Black was badly treated by the nuns who ran her school — they looked down on her lower-working class background, a slight that cast a shadow well into adulthood. Worse yet was the treatment meted out to her younger brother, kept bed-bound in a hospital presided over by religious orders on the spurious grounds that he was prone to ‘seizures’. “It turned out the hospital received money from the government for every child that was in its care. Many believed the hospitals purposely kept children in for as long as they could, in order to receive the maximum funding.”

“The idea for the book really started with my daughter,” Black says. “She was interested in the stories about my parents, the things that happened when I was a kid, what the house where we grew up looked like. “It’s quite an undertaking: you go through these things so deeply, you are nearly there again in your mind.
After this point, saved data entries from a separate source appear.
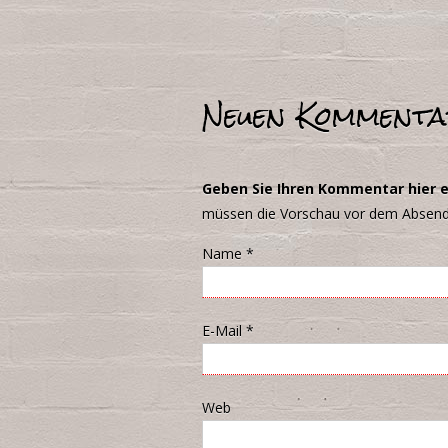
Neuen Kommenta
Geben Sie Ihren Kommentar hier e
müssen die Vorschau vor dem Absen
Name
*
E-Mail
*
Web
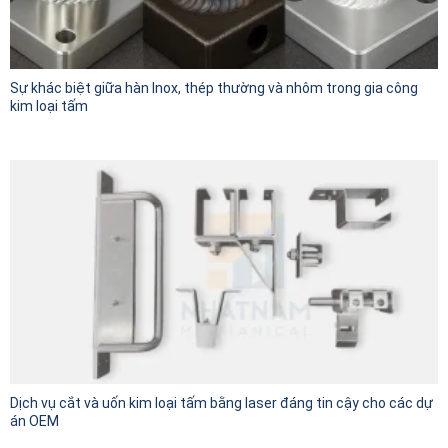
Sự khác biệt giữa hàn Inox, thép thường và nhôm trong gia công
kim loại tấm
Dịch vụ cắt và uốn kim loại tấm bằng laser đáng tin cậy cho các dự
án OEM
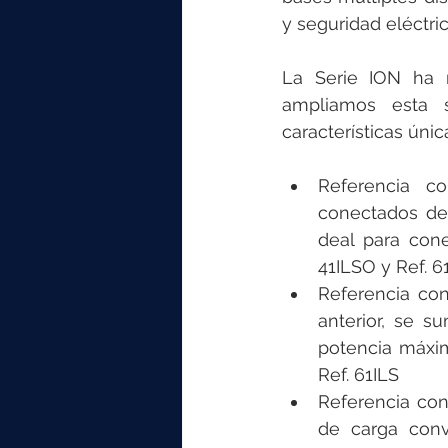
y seguridad eléctri
La Serie ION ha r
ampliamos esta s
características únic
Referencia co
conectados de 
deal para cone
41ILSO y Ref. 6
Referencia con
anterior, se s
potencia máxima
Ref. 61ILS
Referencia con
de carga conv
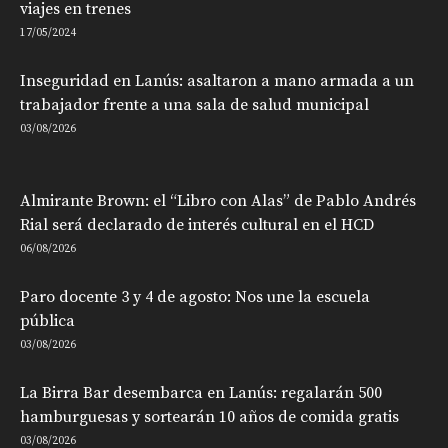
viajes en trenes
17/05/2024
Inseguridad en Lanús: asaltaron a mano armada a un
trabajador frente a una sala de salud municipal
03/08/2026
Almirante Brown: el “Libro con Alas” de Pablo Andrés
Rial será declarado de interés cultural en el HCD
06/08/2026
Paro docente 3 y 4 de agosto: Nos une la escuela
pública
03/08/2026
La Birra Bar desembarca en Lanús: regalarán 500
hamburguesas y sortearán 10 años de comida gratis
03/08/2026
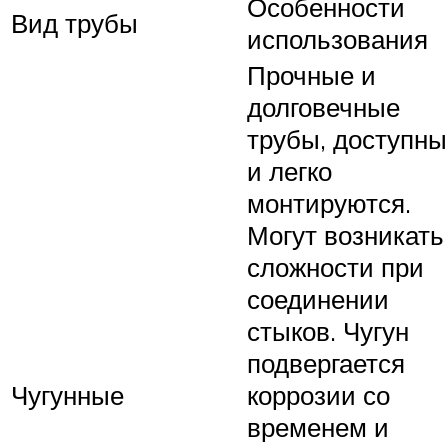
Особенности
Вид трубы
использования
Прочные и
долговечные
трубы, доступны
и легко
монтируются.
Могут возникать
сложности при
соединении
стыков. Чугун
подвергается
Чугунные
коррозии со
временем и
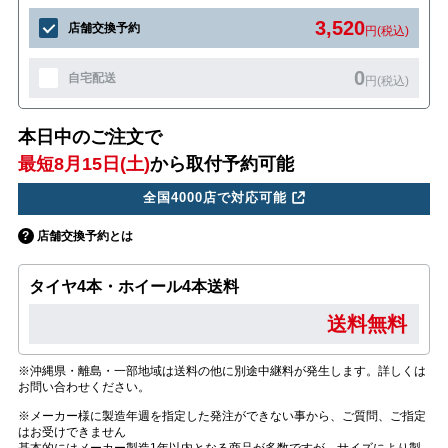
3,520
店舗交換予約
円(税込)
0
自宅配送
円(税込)
本日中のご注文で
最短8月15日(土)
から取付予約可能
全国4000店で対応可能
店舗交換予約とは
タイヤ4本・ホイール4本送料
送料無料
※沖縄県・離島・一部地域は送料の他に別途中継料が発生します。詳しくは
お問い合わせください。
※メーカー様に製造年週を指定した発注ができない事から、ご質問、ご指定
はお受けできません
基本的にはメーカー製造1年以内となる商品が多数ですが、サイズにより製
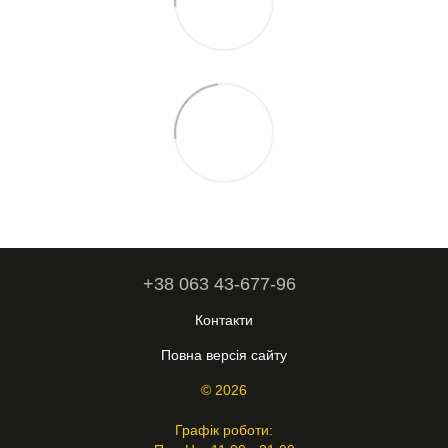
+38 063 43-677-96
Контакти
Повна версія сайту
© 2026
Графік роботи:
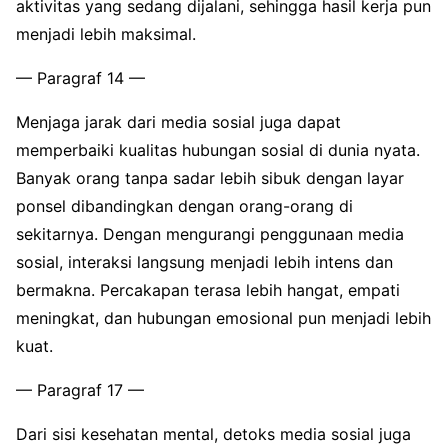
aktivitas yang sedang dijalani, sehingga hasil kerja pun
menjadi lebih maksimal.
— Paragraf 14 —
Menjaga jarak dari media sosial juga dapat
memperbaiki kualitas hubungan sosial di dunia nyata.
Banyak orang tanpa sadar lebih sibuk dengan layar
ponsel dibandingkan dengan orang-orang di
sekitarnya. Dengan mengurangi penggunaan media
sosial, interaksi langsung menjadi lebih intens dan
bermakna. Percakapan terasa lebih hangat, empati
meningkat, dan hubungan emosional pun menjadi lebih
kuat.
— Paragraf 17 —
Dari sisi kesehatan mental, detoks media sosial juga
I understand that my life is not necessarily that unique or interesting, and that not everybody might be interested. It’s really for fans”.

What Hi-Fi? Magazine considered Black’s voice to be so pure, that it was used as an audiophile benchmark for comparing the sound quality of different high fidelity systems. Michael Leahy, music critic and lyricist, once said: "Over the years, Mary Black has come to define what many people see as the essence of Irish woman singers: profound, slightly ethereal and beyond the reaches of trends.” Black is held in the highest esteem in her native Ireland and beyond and is generally regarded as one of the most important Irish vocalists of her generation.